The WTI crude spot price declined 1.22% for the week, closing at $53.33 per barrel on Friday, while the Brent crude spot price also lost 2.26% for the week to close at $55.06 per barrel, after Reuters reported on Thursday that Russian is in weak compliance with the OPEC/non-OPEC crude oil production cut agreement. According to Reuters, Russia may have cut about 100,000 barrels per day, or bpd, so far, or only about a third of the levels pledged to cut under an agreement with OPEC. Speculative long positions in WTI crude oil futures contracts held by money managers totaled 429,168 contracts as of February 28, 2017, a decline of 19,678 contracts, according to data from the U.S. Commodity Futures Trading Commission, or CFTC. 

The EIA weekly U.S. oil inventory report on Wednesday showed that domestic crude supplies increased by another 1.501 million barrels to a record 520.184 million barrels, excluding the Strategic Petroleum Reserve, in the week ending February 24, compared to the S&P Global Platts forecast for a stockpile increase of 2.1 million barrels. The American Petroleum Institute, or API, inventory data on Tuesday showed a U.S. crude inventory increase of 2.5 million barrels. 

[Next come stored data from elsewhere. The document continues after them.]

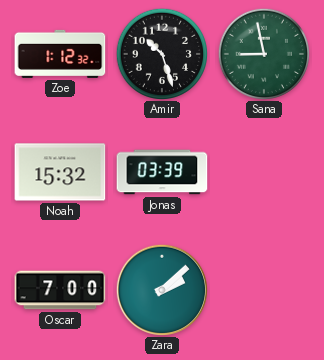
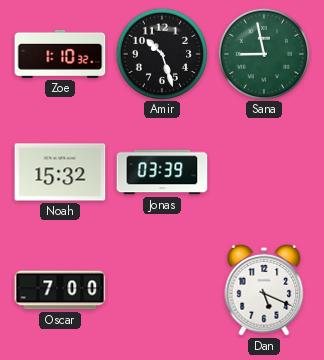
Zoe: 1:12 -> 1:10
Zara: 2:08 -> none
Dan: none -> 5:19
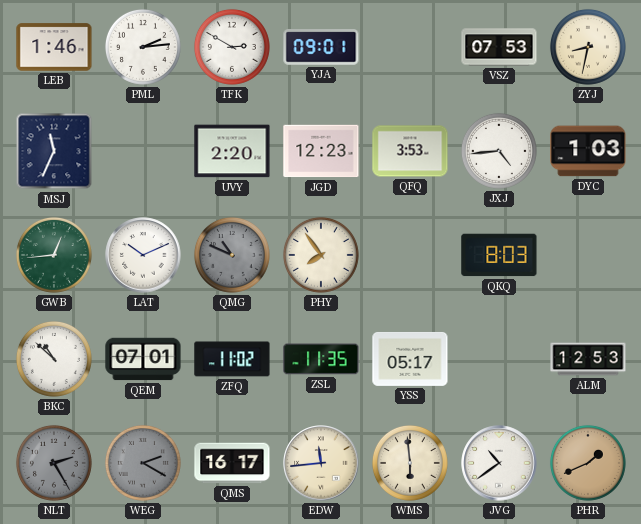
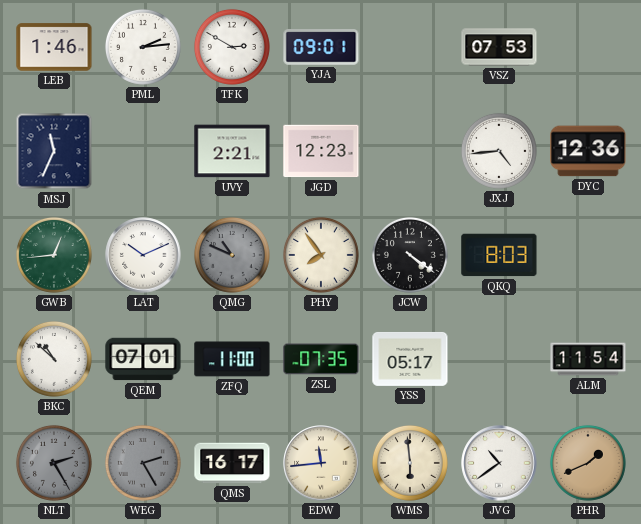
ZYJ: 8:32 -> none
UVY: 2:20 -> 2:21
QFQ: 3:53 -> none
DYC: 1:03 -> 12:36
JCW: none -> 4:21
ZFQ: 11:02 -> 11:00
ZSL: 11:35 -> 07:35
ALM: 12:53 -> 11:54
WEG: 2:20 -> 2:25
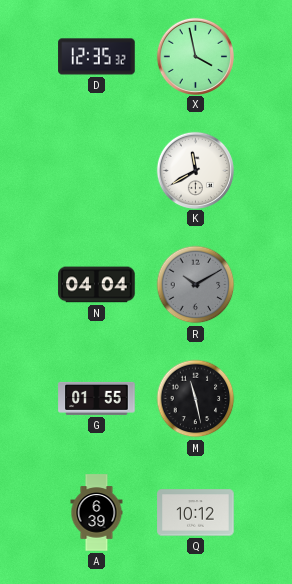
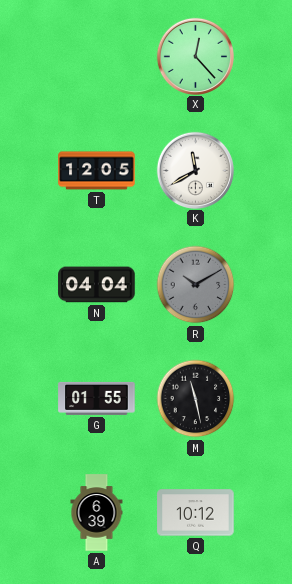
D: 12:35 -> none
X: 3:58 -> 12:23
T: none -> 12:05
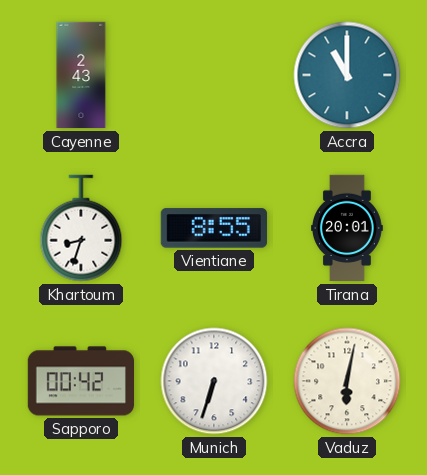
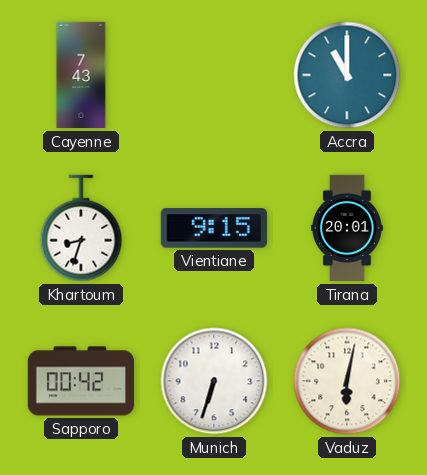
Cayenne: 2:43 -> 7:43
Vientiane: 8:55 -> 9:15
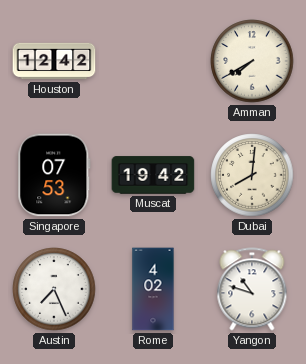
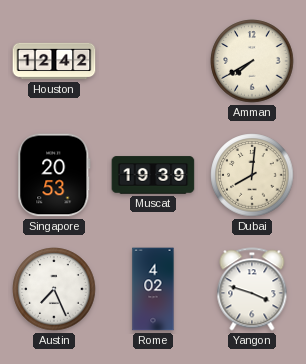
Singapore: 07:53 -> 20:53
Muscat: 19:42 -> 19:39
Yangon: 10:48 -> 3:48
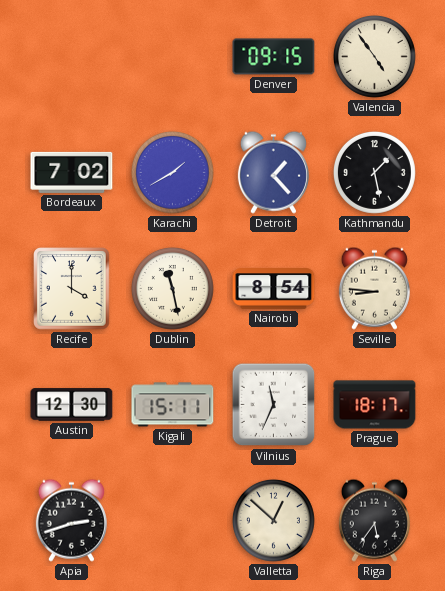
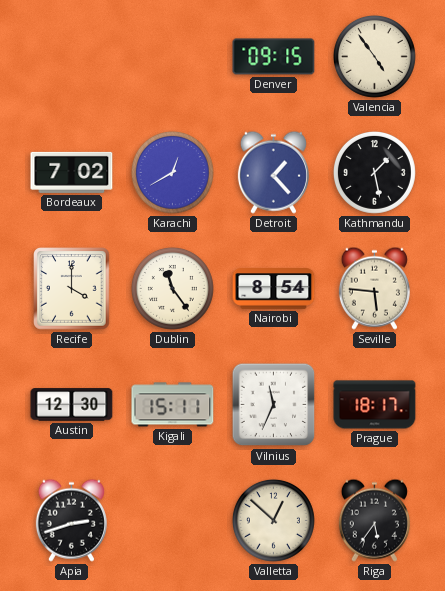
Karachi: 1:40 -> 12:40
Dublin: 11:28 -> 11:24
Seville: 8:46 -> 5:46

Separately, the EIA said the weekly U.S. crude oil production decreased 31,000 bpd, for the week ending February 24, to 9.032 million bpd. U.S. crude oil output increased 56,000 bpd to an average of 8.997 million bpd in February, compared to a January average of 8.942 million bpd. Output has fallen about 6.28% from the peak level of 9.60 million bpd in June 2015. Houston-based oilfield services company Baker Hughes Inc. said on Friday that the U.S. oil rig count rose another 7 to 609, compared to 316, when the rig count hit the low on June 6, 2016.